Why we enter into a profession of our choosing differs for everyone. My motivation to become a nurse was because of my mum. Not only was she my inspiration, she also helped me to understand why the union is so important for our professions.
My mother, Pamela Butler, has been a nurse for more than sixty years and a member of this union for almost most of them (she’ll skin me alive if I say her actual age but I’m including important dates).
Pamela started her nursing career in 1954 at the Royal Alexandra Hospital for Children in Sydney, now Westmead Children’s Hospital, when you had to pay a ‘guinea’ a week to stay in the nurses’ home, and for the nine weeks of ‘PTS’, spend three days in the classroom, one day on the wards and one day at East Sydney Tech to learn ‘invalid cookery’. All in full uniform of course.
On her first ward as a ‘junior junior’, she had to “clean sister’s desk, wash all the tiles down one side of the ward and clean the pan room all before sister arrived”, and go outside to the freezer to chip buckets of ice for the oxygen tents. Mid-winter or not, no ‘germ carrying cardigans’ were allowed as ordered by sister.
As a ‘senior junior’ she got to clean the thermometer trolley, wash the tiles on the other side of the ward and then take care of the children! Clean them, feed them, change them, give their medications, in those days mostly SC and IM injections, catheterise them and insert nasogastric tubes as needed. This was also in the time before the polio vaccine, so she cared for the post-polio children living in iron lungs, some of whom had been in hospital for eight years or more.
Conditions were tough: she had only one and half days off per week; worked day, evening and, after the first year, night shifts with no penalties; had to fit lectures around night duty; had no sick leave and the possibility of paid overtime was still a distant dream. It was also the time when the children were only allowed visitors once a fortnight from two to four pm on a Sunday afternoon.

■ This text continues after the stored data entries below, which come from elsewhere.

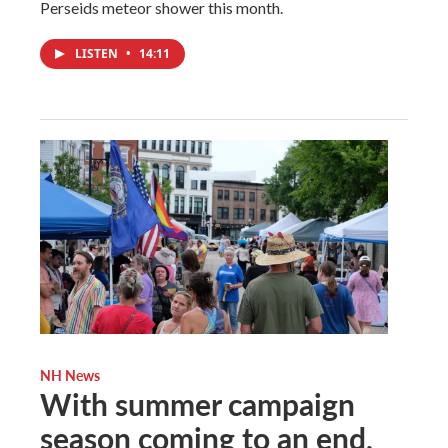
Perseids meteor shower this month.
LISTEN
•
14:11
NH News
With summer campaign
season coming to an end,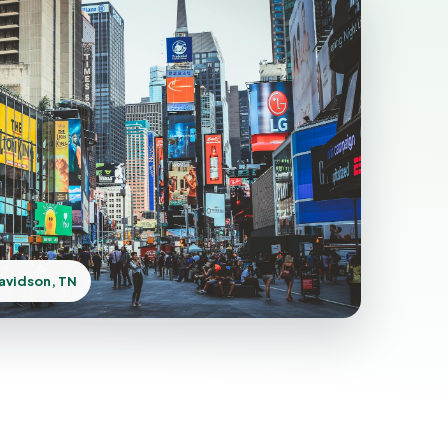
avidson, TN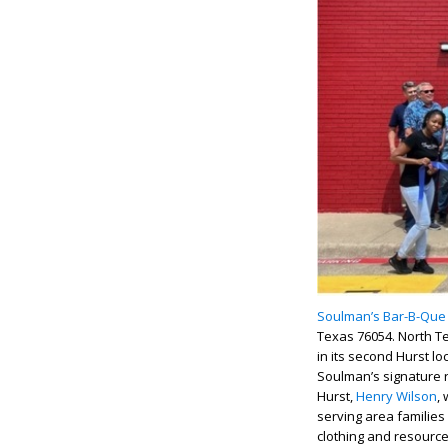
Soulman’s Bar-B-Que
Texas 76054. North T
in its second Hurst lo
Soulman’s signature r
Hurst,
Henry Wilson
,
serving area families
clothing and resource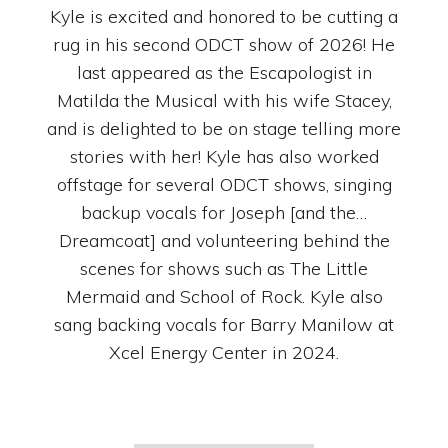
Kyle is excited and honored to be cutting a
rug in his second ODCT show of 2026! He
last appeared as the Escapologist in
Matilda the Musical with his wife Stacey,
and is delighted to be on stage telling more
stories with her! Kyle has also worked
offstage for several ODCT shows, singing
backup vocals for Joseph [and the…
Dreamcoat] and volunteering behind the
scenes for shows such as The Little
Mermaid and School of Rock. Kyle also
sang backing vocals for Barry Manilow at
Xcel Energy Center in 2024.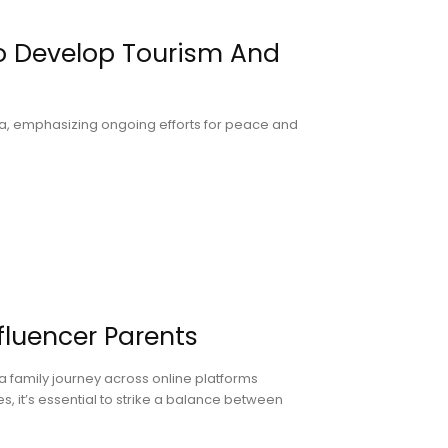
To Develop Tourism And
Asia, emphasizing ongoing efforts for peace and
nfluencer Parents
a family journey across online platforms
es, it’s essential to strike a balance between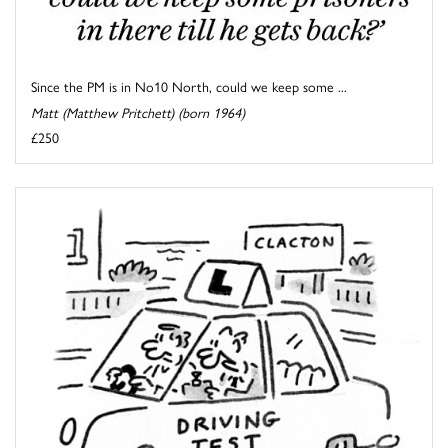
Since the PM is in No10 North, could we keep some ...
Matt (Matthew Pritchett) (born 1964)
£250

Graduating in 1958, she became a junior sister, and donned a very fetching uniform, “frequently catching the eye of the doctors” she tells me. At a time when there weren’t many senior sisters around, the junior sisters took much of the responsibility for running the hospital. For 500 beds, there was one junior sister for the medical block, one for the surgical, one for the private wing and one senior sister for the entire hospital.

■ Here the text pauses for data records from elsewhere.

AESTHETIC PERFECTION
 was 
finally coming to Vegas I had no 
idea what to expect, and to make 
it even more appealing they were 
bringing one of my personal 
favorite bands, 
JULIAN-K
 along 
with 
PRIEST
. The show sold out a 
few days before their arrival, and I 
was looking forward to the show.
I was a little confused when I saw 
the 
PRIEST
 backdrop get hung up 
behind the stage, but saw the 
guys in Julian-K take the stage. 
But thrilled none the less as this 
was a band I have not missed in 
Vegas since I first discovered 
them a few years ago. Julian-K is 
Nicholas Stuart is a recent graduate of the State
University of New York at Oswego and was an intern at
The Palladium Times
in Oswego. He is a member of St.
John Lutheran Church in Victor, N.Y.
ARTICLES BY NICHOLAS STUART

After graduating as a junior sister she cleared two pounds a fortnight and was allowed two full days off a week.
In 1960 my mother went to Sydney’s Crown St Hospital to do her midwifery training, a very progressive hospital for the time she says. They put the baby on the breast as soon as the baby was delivered, had ‘rooming in’ and taught the mothers to hand express, for their own babies and the NSW milk bank!
The autoclave was used to sterilise breast milk and the nurses also used it to caramelise their own sweetened condensed milk treats.

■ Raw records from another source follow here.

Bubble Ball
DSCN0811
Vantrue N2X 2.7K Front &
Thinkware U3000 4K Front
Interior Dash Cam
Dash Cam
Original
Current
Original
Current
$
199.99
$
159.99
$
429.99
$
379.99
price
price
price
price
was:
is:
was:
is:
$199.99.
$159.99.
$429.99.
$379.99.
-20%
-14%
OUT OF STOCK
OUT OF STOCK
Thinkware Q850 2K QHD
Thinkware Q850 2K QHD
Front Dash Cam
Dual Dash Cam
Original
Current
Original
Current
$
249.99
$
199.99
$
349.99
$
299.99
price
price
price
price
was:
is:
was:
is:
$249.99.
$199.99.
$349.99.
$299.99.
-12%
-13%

My mother joined the union in 1961 working for the department of public health on a scholarship for her mothercraft training. With six months training then bonded to service for 18 months, she cared for 7-day olds to 5 year olds. She worked in Karitane’s ‘step down’ unit, where mothers and babies stayed for a week to learn parenting. After discharge, the cots’ tea tree mattresses had to be unstitched, the tea leaves taken out, placed in clay pots, baked until sterile, replaced and resewn.
Then came her own babies, yours truly and my sister. My father was a school teacher, so my mother worked night shifts, still for no penalties. Struggling with living costs she left the union until 1969.
When, taking a job as matron of a nursing home and back to fulltime work, she re-joined for ‘safety and protection’ and the recently introduced penalty rates at that time.
She’s been a member ever since and has seen so much improvement in her working life- penalty rates, sick leave, carer’s leave, a 38-hour week, removal of non-nursing duties, much better wages than she could have ever imagined, access to education, information and support.
After all she has seen she gets very fired up when people don’t appreciate the achievements of the union and its members.
I don’t have the space here to describe everything my mother’s done over the course of her career, she’s worked just about everywhere, clinically and geographically, and, amazingly, continues to work helping parents with their babies and participate in the ANMF as a member of the Victorian Branch.
She’s given so much to the community for so long, and for my whole life shown me such pride in her profession and trust and belief in her union.
It’s little wonder I’ve ended up where I am.